Il y a trente ans, le projet de la Philharmonie de Paris était promis au désastre. Elle fête ses 10 ans dans le triomphe. A lire les spécialistes, elle est une des salles symphoniques les plus performantes au monde tout en étant pionnière dans la quête d’un public jeune et divers. Son histoire est typique d’une France qui râle, dézingue, avant d’oublier le fiel.
Quand l’idée de construire cette salle se dessine, dans les années 1990 et 2000, on n’imagine pas la virulence des oppositions chez ses bénéficiaires, les mélomanes mais aussi des personnalités diverses, responsables politiques, cadres culturels ou mécènes. Curieux mais encore très français.
Car c’est loin d’être juste une question d’argent. Les mélomanes ont leurs habitudes Salle Pleyel, temple Art déco de la musique classique, pas loin des Champs-Elysées. Ils s’indignent quand ils apprennent que les grands orchestres et solistes pourraient quitter Pleyel – promise à d’autres styles de musiques – pour une nouvelle salle.
Leur rappeler que Paris n’a pas une salle symphonique digne de ce nom, que Pleyel (1 900 places) est médiocre pour l’ouïe et la vue, jurer que la salle en gestation sera à la pointe du progrès, c’est pisser dans un violon. Des musiciens sont même persuadés que rien ne vaut le son des vieilles salles et qu’il ne faut rien changer.

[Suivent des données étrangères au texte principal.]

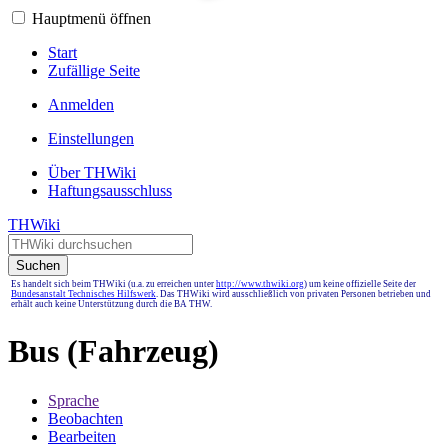
Hauptmenü öffnen
Start
Zufällige Seite
Anmelden
Einstellungen
Über THWiki
Haftungsausschluss
THWiki
Suchen
Es handelt sich beim THWiki (u.a. zu erreichen unter
http://www.thwiki.org
) um keine offizielle Seite der
Bundesanstalt Technisches Hilfswerk
. Das THWiki wird ausschließlich von privaten Personen betrieben und
erhält auch keine Unterstützung durch die BA THW.
Bus (Fahrzeug)
Sprache
Beobachten
Bearbeiten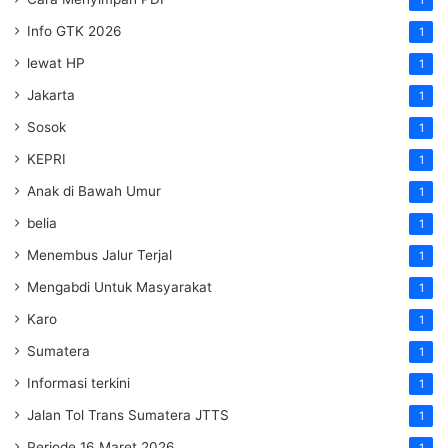
Info GTK 2026
1
lewat HP
1
Jakarta
1
Sosok
1
KEPRI
1
Anak di Bawah Umur
1
belia
1
Menembus Jalur Terjal
1
Mengabdi Untuk Masyarakat
1
Karo
1
Sumatera
1
Informasi terkini
1
Jalan Tol Trans Sumatera
JTTS
1
Periode 16 Maret 2026
1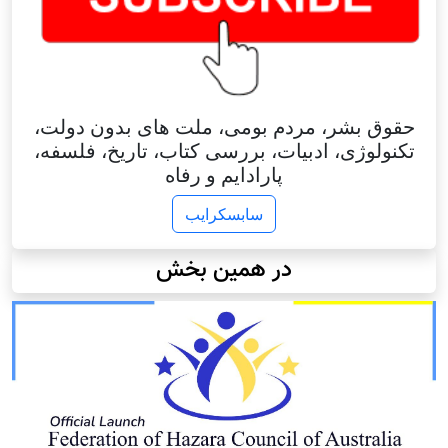
حقوق بشر، مردم بومی، ملت های بدون دولت،
تکنولوژی، ادبیات، بررسی کتاب، تاریخ، فلسفه،
پارادایم و رفاه
سابسکرایب
در همین بخش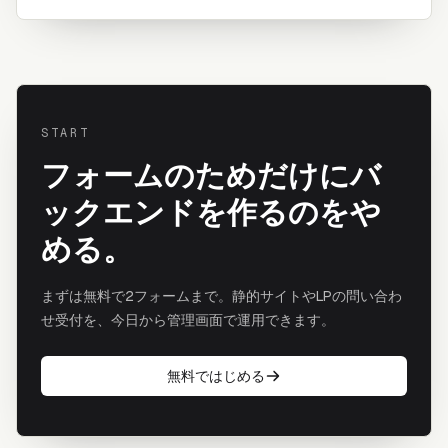
START
フォームのためだけにバ
ックエンドを作るのをや
める。
まずは無料で2フォームまで。静的サイトやLPの問い合わ
せ受付を、今日から管理画面で運用できます。
無料ではじめる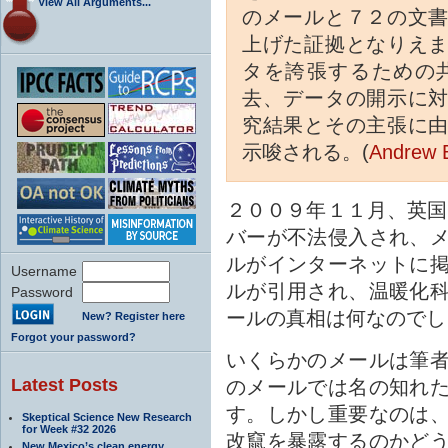
View All Arguments...
のメールと７２の文
上げた証拠となりえ
タを誇張するための
去、データの開示に
究結果とその主張に
示唆される。(
Andrew B
２００９年１１月、英国
バーが不法侵入され、
ルがインターネットに
Username
ルが引用され、温暖化
Password
ールの真相は何なのでし
New? Register here
Forgot your password?
いくらかのメールは筆
Latest Posts
のメールでは名の知れ
す。しかし重要なのは
Skeptical Science New Research
for Week #32 2026
改竄を暴露するのかど
New Mexico’s clean energy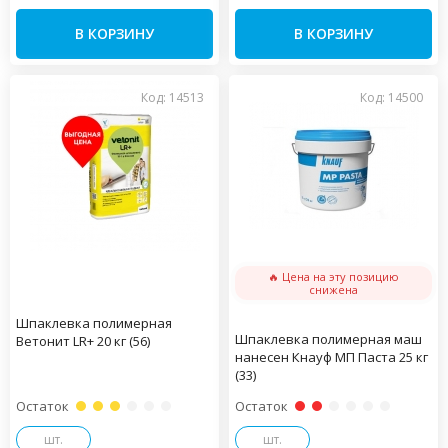
В КОРЗИНУ
В КОРЗИНУ
Код: 14513
Код: 14500
🔥 Цена на эту позицию
снижена
Шпаклевка полимерная
Шпаклевка полимерная маш
Ветонит LR+ 20 кг (56)
нанесен Кнауф МП Паста 25 кг
(33)
Остаток
Остаток
шт.
шт.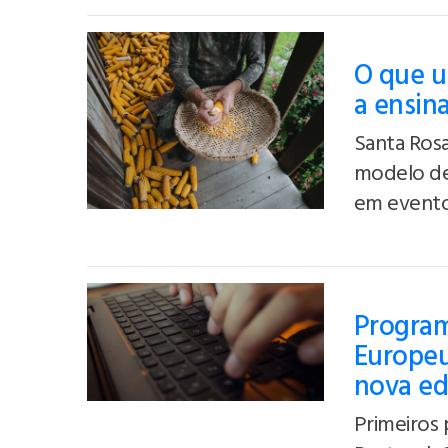
O que u
a ensin
Santa Rosa
modelo de
em evento
Program
Europeu
nova ed
Primeiros 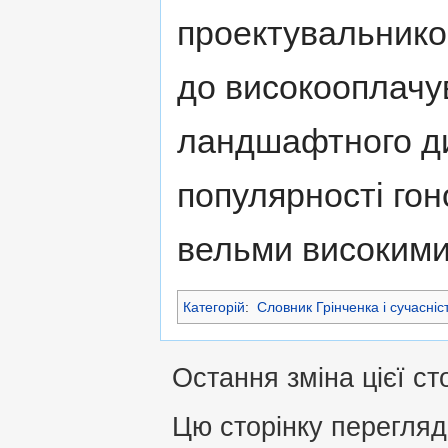
проектувальнико
до високооплачу
ландшафтного диз
популярності го
вельми високими
Категорій
:
Словник Грінченка і сучасніс
Остання зміна цієї ст
Цю сторінку перегляд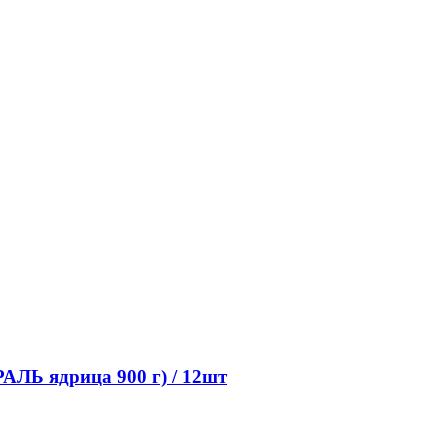
ЛЬ ядрица 900 г) / 12шт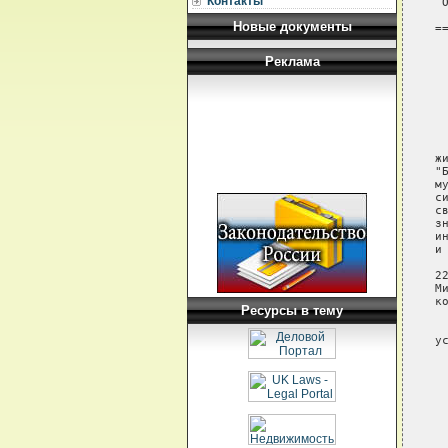
Контакты
Новые документы
Реклама
Ресурсы в тему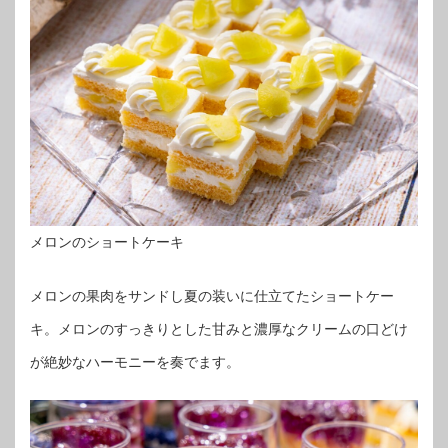
メロンのショートケーキ
メロンの果肉をサンドし夏の装いに仕立てたショートケー
キ。メロンのすっきりとした甘みと濃厚なクリームの口どけ
が絶妙なハーモニーを奏でます。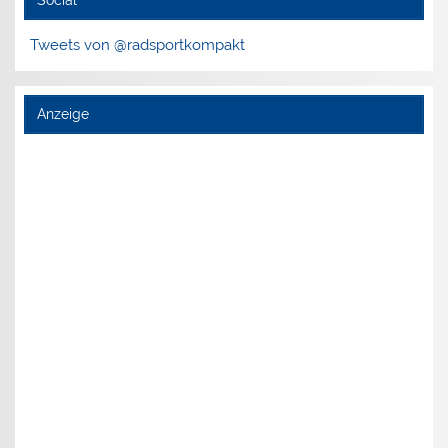
Social
Tweets von @radsportkompakt
Anzeige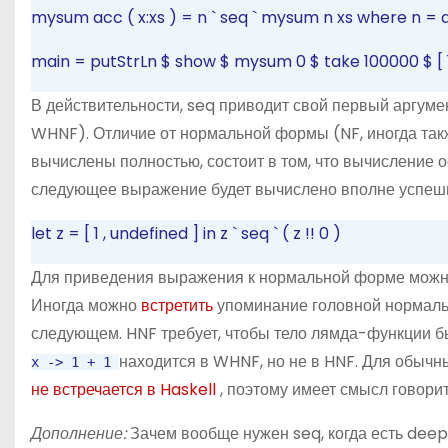
mysum acc
(
x:xs
)
=
n `
seq
` mysum n xs
where
n
=
main
=
putStrLn
$
show
$
mysum
0
$
take
100000
$
[
В действительности, seq приводит свой первый аргуме
WHNF). Отличие от нормальной формы (NF, иногда так
вычислены полностью, состоит в том, что вычисление 
следующее выражение будет вычислено вполне успеш
let
z
=
[
1
,
undefined
]
in
z `
seq
`
(
z
!!
0
)
Для приведения выражения к нормальной форме можн
Иногда можно
встретить
упоминание головной нормаль
следующем. HNF требует, чтобы тело лямда-функции бы
находится в WHNF,
но не
в HNF. Для обычн
x -> 1 + 1
не встречается в Haskell
, поэтому имеет смысл говор
Дополнение:
Зачем вообще нужен seq, когда есть deeps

La bronca repose en fait sur deux motifs inavoués. Le promoteur de cette salle symphonique est le compositeur et chef d’orchestre Pierre Boulez, jugé radical dans ses goûts. Bref, on ne va pas donner un joujou à « un type qui fait de la musique hermétique ».

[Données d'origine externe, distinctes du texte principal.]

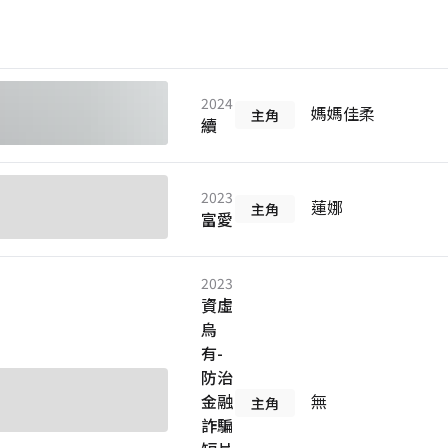
2024
媽媽佳柔
主角
續
2023
蓮娜
主角
富愛
2023
資虛
烏
有-
防治
金融
無
主角
詐騙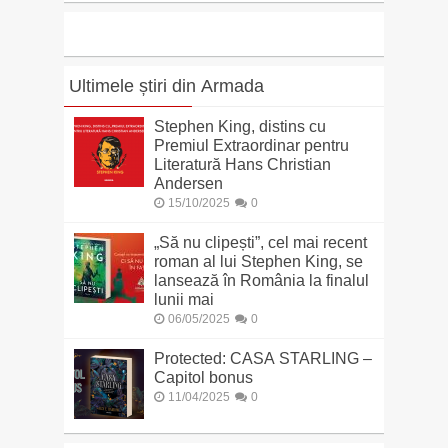
Ultimele știri din Armada
Stephen King, distins cu
Premiul Extraordinar pentru
Literatură Hans Christian
Andersen
15/10/2025
0
„Să nu clipești”, cel mai recent
roman al lui Stephen King, se
lansează în România la finalul
lunii mai
06/05/2025
0
Protected: CASA STARLING –
Capitol bonus
11/04/2025
0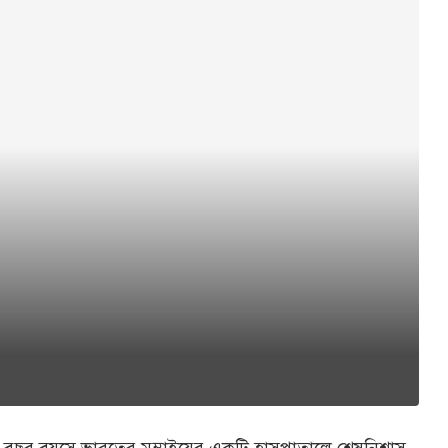
বছর বয়সে ভারতের মুম্বাইয়ের একটি হাসপাতালে শেষনিশ্বাস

Surtout, la nouvelle salle est prévue dans le parc de La Villette, dans le 19e arrondissement. Autant dire, au bout du monde. Passer du cossu Ouest parisien – où résident les deux tiers du public de Pleyel – au populaire Est parisien est impensable. Les mots flirtent parfois avec la vulgate douteuse : « Le public ne viendra pas », « vous n’y pensez pas », « c’est trop loin », « les mélomanes ne prennent pas le métro », « on va rayer ma voiture », « on veut emmerder les riches ».